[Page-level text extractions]
- - - -

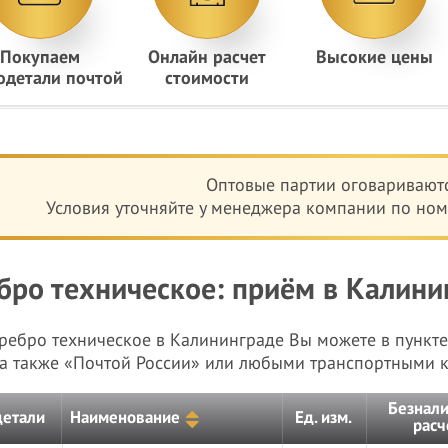
Покупаем
Онлайн расчет
Высокие цены
одетали почтой
стоимости
Оптовые партии оговариваютс
Условия уточняйте у менеджера компании по номе
бро техническое: приём в Калинин
еребро техническое в Калининграде Вы можете в пункте
 а также «Почтой России» или любыми транспортными 
Безнал
детали
Наименование
Ед. изм.
расч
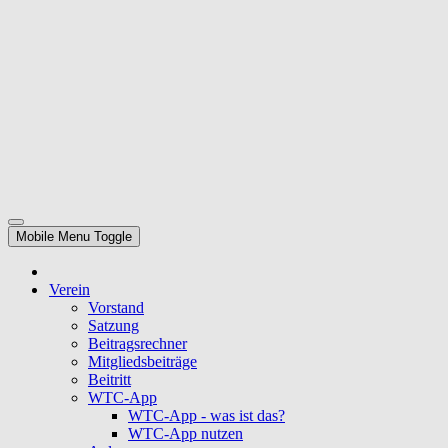
Mobile Menu Toggle
Verein
Vorstand
Satzung
Beitragsrechner
Mitgliedsbeiträge
Beitritt
WTC-App
WTC-App - was ist das?
WTC-App nutzen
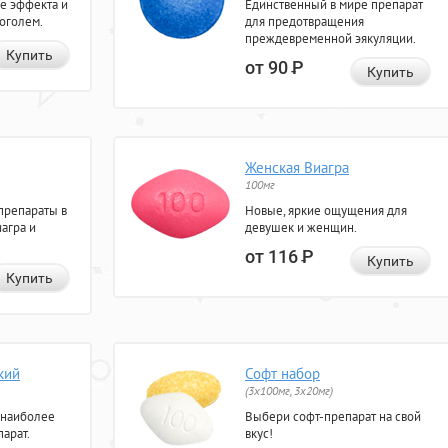
е эффекта и
Единственный в мире препарат
коголем.
для предотвращения
преждевременной эякуляции.
Купить
от 90
Р
Купить
Женская Виагра
100мг
препараты в
Новые, яркие ощущения для
агра и
девушек и женщин.
от 116
Р
Купить
Купить
кий
Софт набор
(3x100мг, 3x20мг)
 наиболее
Выбери софт-препарат на свой
арат.
вкус!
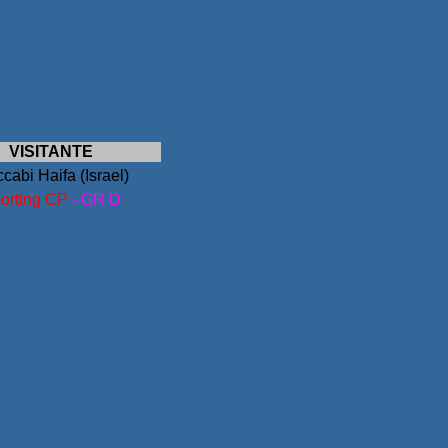
VISITANTE
cabi Haifa (Israel)
orting CP
- GR D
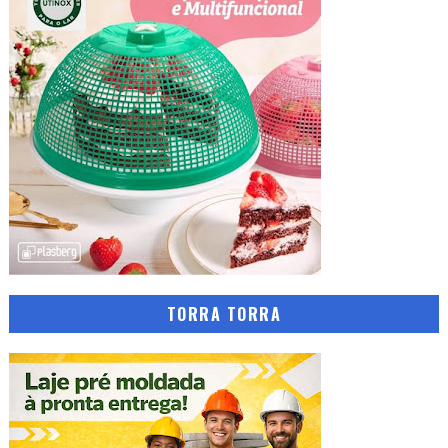
TORRA TORRA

- - - -

Restate the records above verbatim. Pictures stay out.

[Response to this exercise]
Покупаем
Онлайн расчет
Высокие цены
одетали почтой
стоимости
Оптовые партии оговариваютс
Условия уточняйте у менеджера компании по номе
бро техническое: приём в Калинин
еребро техническое в Калининграде Вы можете в пункте
 а также «Почтой России» или любыми транспортными 
Безнал
детали
Наименование
Ед. изм.
расч
Mobile Menu Toggle
Verein
Vorstand
Satzung
Beitragsrechner
Mitgliedsbeiträge
Beitritt
WTC-App
WTC-App - was ist das?
WTC-App nutzen
е эффекта и
Единственный в мире препарат
коголем.
для предотвращения
преждевременной эякуляции.
Купить
от 90
Р
Купить
Женская Виагра
100мг
препараты в
Новые, яркие ощущения для
агра и
девушек и женщин.
от 116
Р
Купить
Купить
кий
Софт набор
(3x100мг, 3x20мг)
 наиболее
Выбери софт-препарат на свой
арат.
вкус!
VISITANTE
cabi Haifa (Israel)
orting CP
- GR D
TORRA TORRA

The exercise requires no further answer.